Eu o acompanhei até a sua mesa, ele preencheu alguns papéis e pendurou uma prancheta no puxador da gaveta. Enquanto aquele cara patético dizia coisas sem sentido sobre a vida e a morte, a tensão causada por aquele trabalho, eu o observava preenchendo uma ficha com dados pessoais do meu pai.
“Profissão? Eu sei lá...”, eu pensei quando ele me perguntou. Quando ele chegou ao final da ficha, ele disse algo que chamou minha atenção:
– ... esse pai de um amigo meu também tinha se matado com cianeto. Foi bem triste, sabe? Ele...
– Espera! O que você disse?
– O pai desse meu amigo. Há um tempo atrás ele também se matou com um cianeto. Eu não sei por que razão tem gente que faz isso. Quero dizer, com cianeto deve doer pacas, principalmente se for ingerido.
– “Também”? Como assim?!
– O seu pai, garoto. A causa mortis dele foi parada cardíaca devido a envenenamento por cianeto de potássio. Pensei que você soubesse.
– Eu achei que ele morreu por causa dos cortes nos pulsos!

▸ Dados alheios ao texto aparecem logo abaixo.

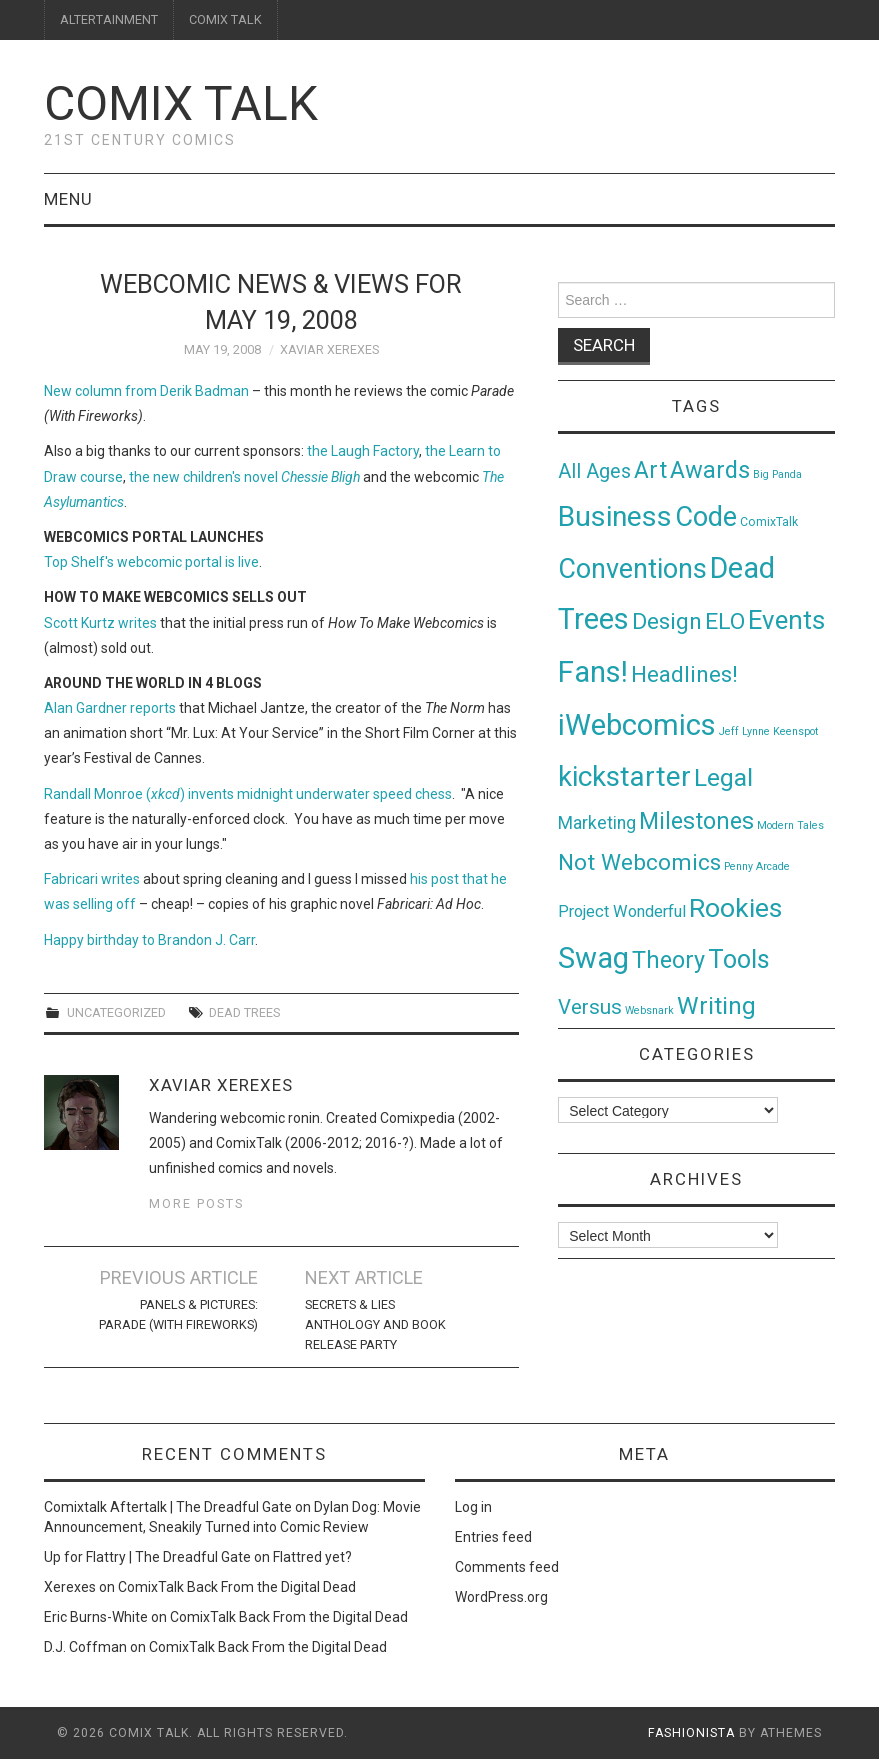 The height and width of the screenshot is (1759, 879). Describe the element at coordinates (757, 866) in the screenshot. I see `Penny Arcade [Penny Arcade (1 item)]` at that location.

– Olha garoto, eu sou novo, mas eu sei diagnosticar uma causa mortis e seu pai não morreu de hemorragia.
– Mas por que ele tem cortes no pulso então?
– Eu não sou nenhum perito nisso, mas minha teoria é a seguinte: segundo o exame de sangue, seu pai estava bêbado, muito bêbado. Ele deve ter levado alguns tombos, pegou uma faca e cortou os pulsos. Mas seu pai cometeu um erro comum entre os suicidas: ele cortou os pulsos na horizontal. Uma pessoa sente muito mais dor e demora muito mais tempo para morrer quando ela corta os pulsos na horizontal. Então seu pai percebeu isso e tomou o cianeto. Isso explica o tom rosado no rosto e as manchas azuladas no peito e perto dos cortes.
Eu ouvi toda a explicação, perplexo. “Envenenamento por Cianeto de Potássio?! Impossível!”
– Você tem certeza de que foi isso mesmo? – Eu perguntei ainda um pouco desnorteado.
– Absoluta. Os sintomas são bem claros e inconfundíveis.
– Então se isso realmente tiver acontecido, quando tempo ele teve antes de apagar?
– Poucos segundos.
– Então ele não teria tempo de se livrar do frasco?
– Bom... Acho que não, mas por quê? – Ele perguntou surpreso com a minha curiosidade. A essa altura, ele já havia terminado de preencher a ficha, e parecia estar ficando incomodado com o rumo da conversa.
– Por nada.
– De qualquer forma, seu pai deveria ser importante. Eu gostaria de descobrir como ele conseguiu comprar o cianeto.
– Como assim?
– Cianeto de Potássio, assim como a maioria dos cianetos, é uma substância extremamente controlada e cara. Não é qualquer um que consegue comprar.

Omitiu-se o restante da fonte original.